Moreover, the host is observable, its state of health known. The focus is moved from the germ to the body's immune system, which is ultimately the best, perhaps the only protection we have from an invasion of germs.

It is noticeable that in the present pandemic there is little mention of the need to support the immune system.
  • little mention of the importance of good diet and nutrition,
  • the importance to the immune system of vitamin C, and D, and zinc - et al,
  • exercise is something we want to do, not something we need to do because it is protective,
  • no mention of the harm caused by life-style factors such as smoking, and drinking too much alcohol,
  • no mention of natural medical therapists who are treating their patients,
  • little mention whatever of the 'underlying health conditions' that are actually killing people,
  • absolutely no mention that some of these 'underlying health conditions are actually caused by pharmaceutical drugs and vaccines,
  • no mention that the conventional medical experts who are dictating government policy favour 'immunosupressive' treatments' that intentionally undermine our immune system.
Instead, governments, advised by medical science, seems to believe that the only solution to COVID-19 is the development of a vaccine, so it is ploughing £millions$ into the pharmaceutical industry to deliver one. 

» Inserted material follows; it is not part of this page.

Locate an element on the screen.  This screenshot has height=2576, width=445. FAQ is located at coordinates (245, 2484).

Béchamp's view of germs, if he had prevailed, would have led to a different kind of health service, one that was not so desperate to destroy bacteria and viruses, but which focused instead on helping us defend ourselves. We would have a health service that supported the immune system, emphasised its importance, and advised us about all the things we can do - the importance of underlying health, a strong immune system, healthy life-style habits, the role of diet, nutrition, exercise, the use of natural medical therapies like homeopathy, naturopathy, herbal medicine, and many

Although this is now beginning to happen in a few countries, like Cuba and India, they have been heavily criticised for doing so - by the pharmaceutical medical establishment!

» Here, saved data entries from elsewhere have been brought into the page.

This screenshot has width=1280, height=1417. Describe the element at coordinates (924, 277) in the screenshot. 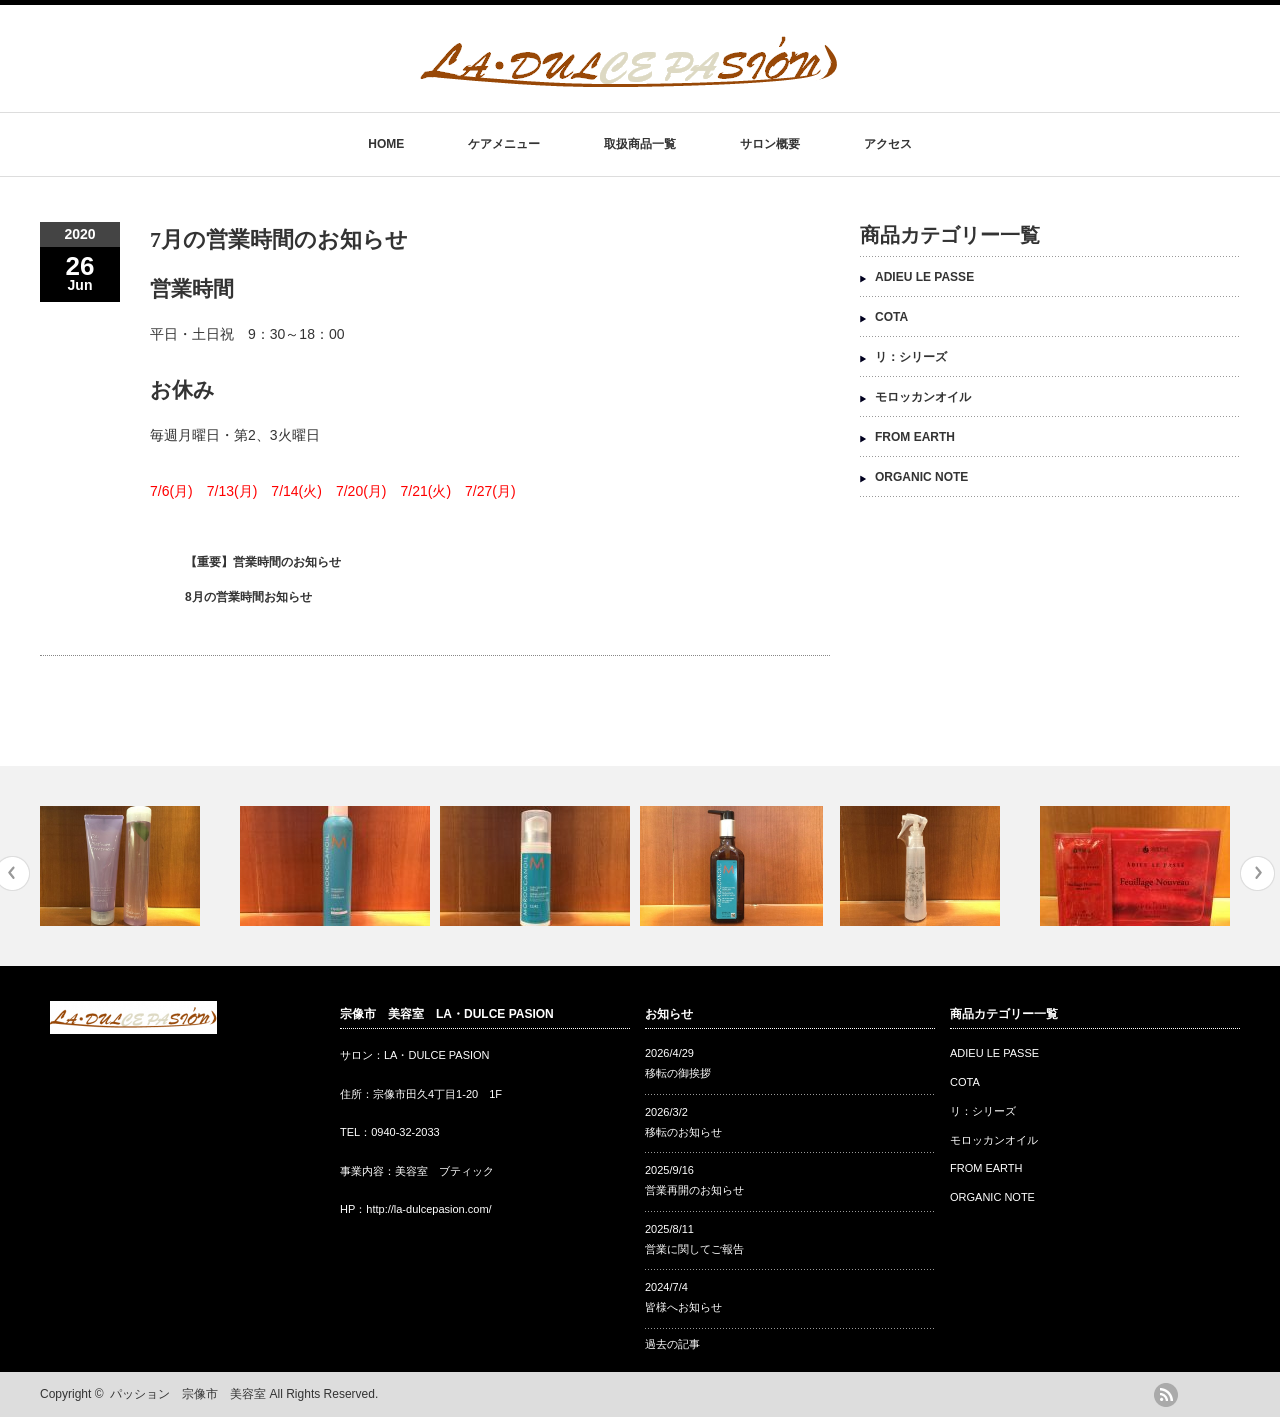 I see `ADIEU LE PASSE` at that location.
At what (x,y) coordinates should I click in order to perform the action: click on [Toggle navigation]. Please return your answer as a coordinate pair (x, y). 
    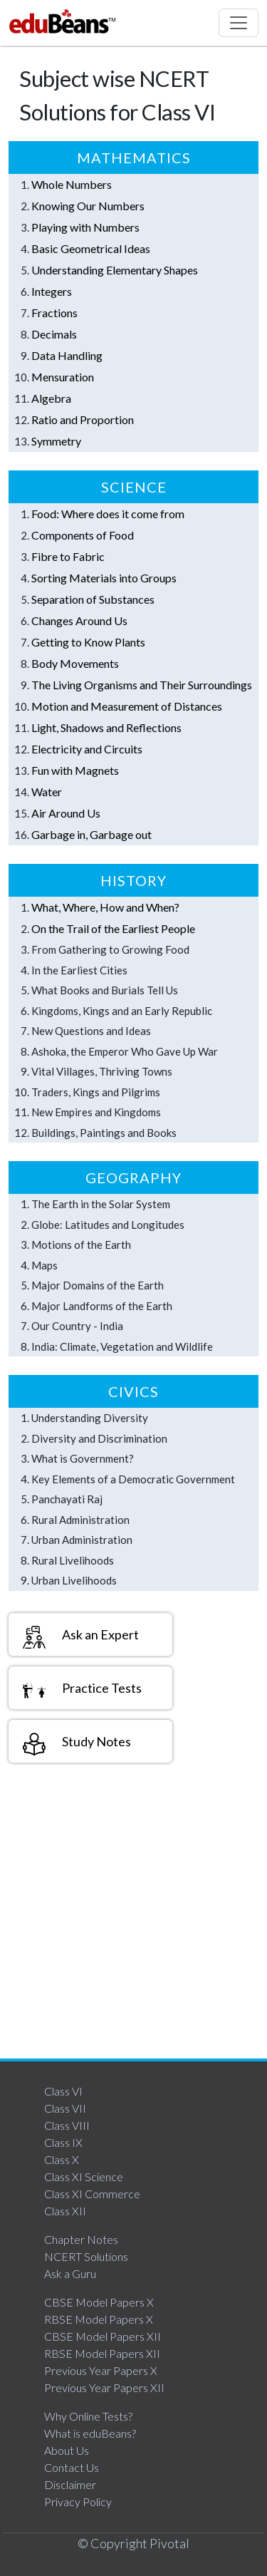     Looking at the image, I should click on (238, 23).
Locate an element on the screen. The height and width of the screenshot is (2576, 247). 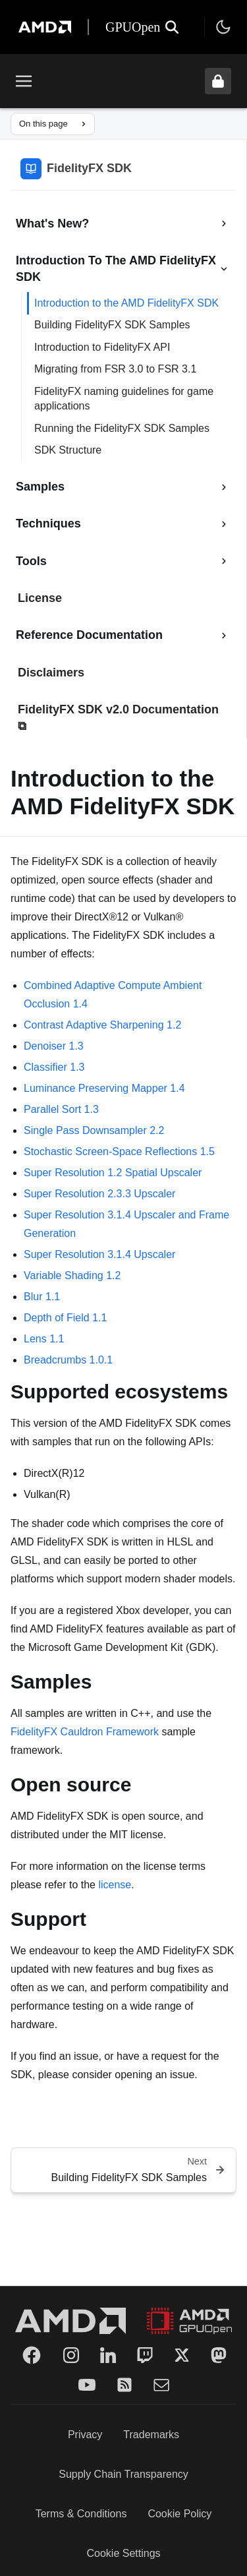 Contrast Adaptive Sharpening 1.2 is located at coordinates (102, 1025).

The problem with such an approach is, of course, that the pharmaceutical industry would not make £billions$ from vaccine research, and vaccine sales - or getting indemnity from government for the damage all vaccines do to patients.

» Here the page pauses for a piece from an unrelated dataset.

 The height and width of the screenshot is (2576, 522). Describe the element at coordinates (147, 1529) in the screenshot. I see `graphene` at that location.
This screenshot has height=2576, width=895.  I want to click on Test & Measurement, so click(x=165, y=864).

Wherever conventional medicine is dominant, government policies are not working. The medical experts on whom they rely have no treatment to offer. Hence, the main reason given for the hugely damaging social and economic lockdown is the need to 'protect' health services from the pressure of sick patients!
 
The pharmaceutical industry is a hopeless monopoly whose only role is to oversee the process of patients dying, whilst using its medical 'expertise' to advise the governments on policy. 
  • What can we expect of a medical system that kills the cow, and its herd, when it contracts TB, or Food & Mouth? 
  • What can we expect of a medical system that responds to bird influenza by killing the entire flock? 
  • What can we expect from a medical system that diagnosis a tree with a disease and chops it down? 
Pasteur's triumph over Béchamp was a pyrrhic victory, one that has inflicted a devastating toll on the quality and relevance of health provision. The victor, and his 'science' has directed us to where we are. It is time Béchamp was reinstated. It is his insight that reflects more accurately the world in which we live, and which we are now observing. His reinstatement would transform our thinking about what health is (and what is not), and bring back a vestige on sanity into the operation of our health system.